Dataset entries:
______________________________

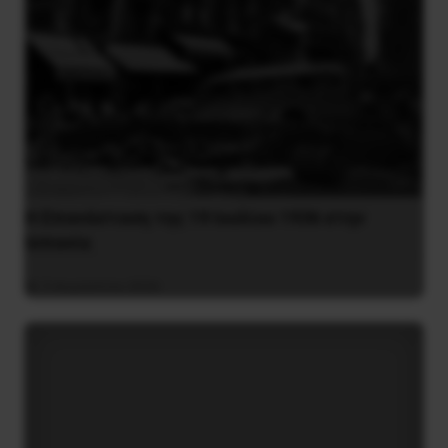
Η Eπανάσταση της 19 Ιουλίου 1936 στην
Iσπανία
5 Αυγούστου 2026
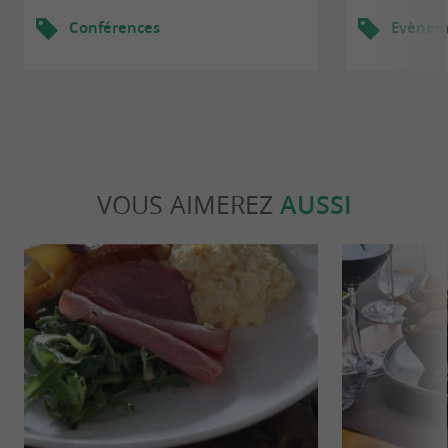
Conférences
Evèneme
VOUS AIMEREZ
AUSSI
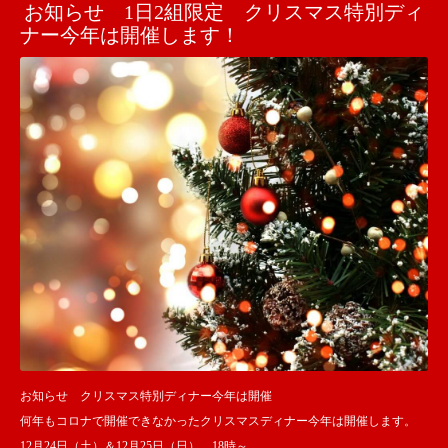
お知らせ 1日2組限定 クリスマス特別ディ
ナー今年は開催します！
お知らせ クリスマス特別ディナー今年は開催
何年もコロナで開催できなかったクリスマスディナー今年は開催します。
12月24日（土）＆12月25日（日） 18時～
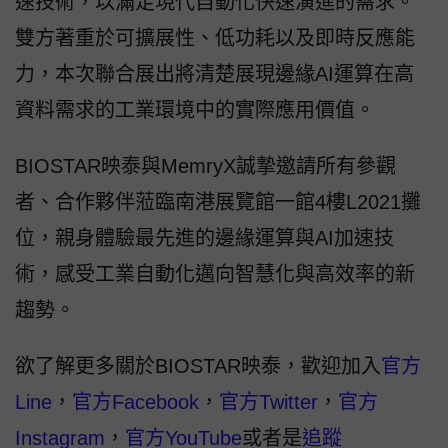
速技術，以滿足現代自動化快速演進的需求。
雙方著重於可擴展性、低功耗以及即時反應能
力，本次聯合展出將清楚展現邊緣AI運算在高
資料需求的工業環境中的實際應用價值。
BIOSTAR映泰與MemryX誠摯邀請所有參觀
者、合作夥伴蒞臨南港展覽館一館4樓L2021攤
位，親身體驗最先進的邊緣運算與AI加速技
術，感受工業自動化邁向智慧化與高效率的新
趨勢。
欲了解更多關於BIOSTAR映泰，歡迎加入
官方
Line
，
官方Facebook
，
官方Twitter
，
官方
Instagram
，
官方YouTube
或者是
追蹤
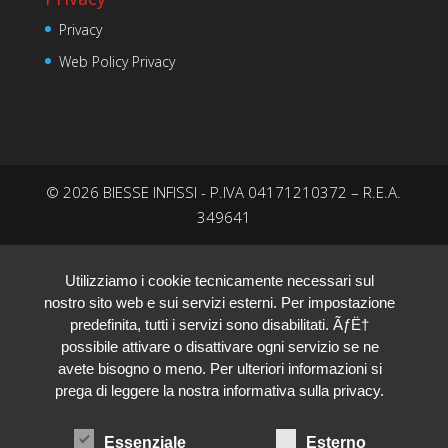
Privacy
Web Policy Privacy
© 2026 BIESSE INFISSI - P.IVA 04171210372 – R.E.A.
349641
Utilizziamo i cookie tecnicamente necessari sul
nostro sito web e sui servizi esterni. Per impostazione
predefinita, tutti i servizi sono disabilitati. ÃƒË†
possibile attivare o disattivare ogni servizio se ne
avete bisogno o meno. Per ulteriori informazioni si
prega di leggere la nostra informativa sulla privacy.
Essenziale
Esterno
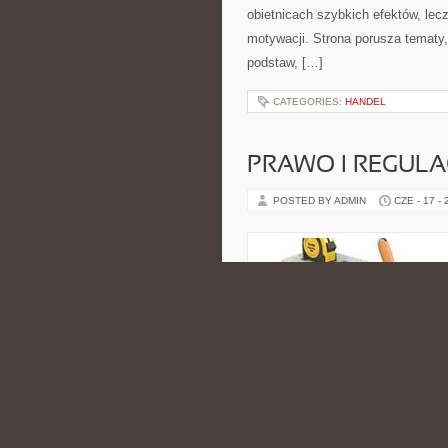
obietnicach szybkich efektów, lec
motywacji. Strona porusza tematy
podstaw, […]
CATEGORIES:
HANDEL
PRAWO I REGULA
POSTED BY ADMIN
CZE - 17 -
cyberbezpieczeństwa oraz użytkow
Internet i Nowe Technologie i Tes
komunikacja zostaje pokazana w s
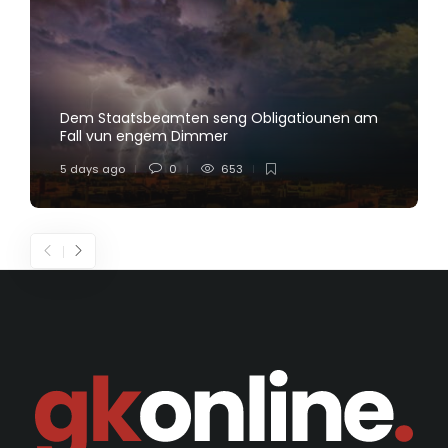
Dem Staatsbeamten seng Obligatiounen am
Fall vun engem Dimmer
5 days ago
0
653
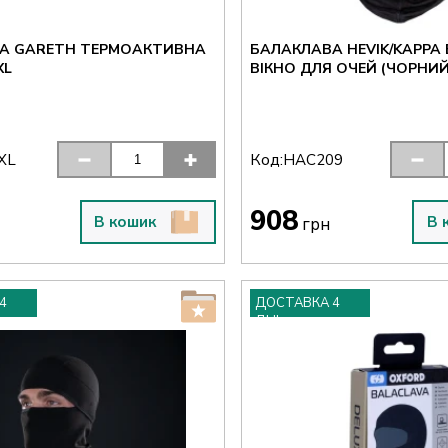
А GARETH ТЕРМОАКТИВНА
БАЛАКЛАВА HEVIK/KAPPA 
РНИЙ) XL
ВІКНО ДЛЯ ОЧЕЙ (ЧОРНИЙ
Код:
XL
HAC209
908
В кошик
В 
грн
4
ДОСТАВКА 4
ДНІ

______________________________

EXERCISE DIRECTIONS | Each line above is to be repeated exactly as written; no picture is carried over.

TASK RESPONSE |
Η Eπανάσταση της 19 Ιουλίου 1936 στην
Iσπανία
5 Αυγούστου 2026
Conférences
Evèneme
VOUS AIMEREZ
AUSSI
お知らせ 1日2組限定 クリスマス特別ディ
ナー今年は開催します！
お知らせ クリスマス特別ディナー今年は開催
何年もコロナで開催できなかったクリスマスディナー今年は開催します。
12月24日（土）＆12月25日（日） 18時～
速技術，以滿足現代自動化快速演進的需求。
雙方著重於可擴展性、低功耗以及即時反應能
力，本次聯合展出將清楚展現邊緣AI運算在高
資料需求的工業環境中的實際應用價值。
BIOSTAR映泰與MemryX誠摯邀請所有參觀
者、合作夥伴蒞臨南港展覽館一館4樓L2021攤
位，親身體驗最先進的邊緣運算與AI加速技
術，感受工業自動化邁向智慧化與高效率的新
趨勢。
欲了解更多關於BIOSTAR映泰，歡迎加入
官方
Line
，
官方Facebook
，
官方Twitter
，
官方
Instagram
，
官方YouTube
或者是
追蹤
Privacy
Web Policy Privacy
© 2026 BIESSE INFISSI - P.IVA 04171210372 – R.E.A.
349641
Utilizziamo i cookie tecnicamente necessari sul
nostro sito web e sui servizi esterni. Per impostazione
predefinita, tutti i servizi sono disabilitati. ÃƒË†
possibile attivare o disattivare ogni servizio se ne
avete bisogno o meno. Per ulteriori informazioni si
prega di leggere la nostra informativa sulla privacy.
Essenziale
Esterno
obietnicach szybkich efektów, lec
motywacji. Strona porusza tematy
podstaw, […]
CATEGORIES:
HANDEL
PRAWO I REGULA
POSTED BY ADMIN
CZE - 17 -
cyberbezpieczeństwa oraz użytkow
Internet i Nowe Technologie i Tes
komunikacja zostaje pokazana w s
Dem Staatsbeamten seng Obligatiounen am
Fall vun engem Dimmer
5 days ago
0
653
А GARETH ТЕРМОАКТИВНА
БАЛАКЛАВА HEVIK/KAPPA 
РНИЙ) XL
ВІКНО ДЛЯ ОЧЕЙ (ЧОРНИЙ
Код:
XL
HAC209
908
В кошик
В 
грн
4
ДОСТАВКА 4
ДНІ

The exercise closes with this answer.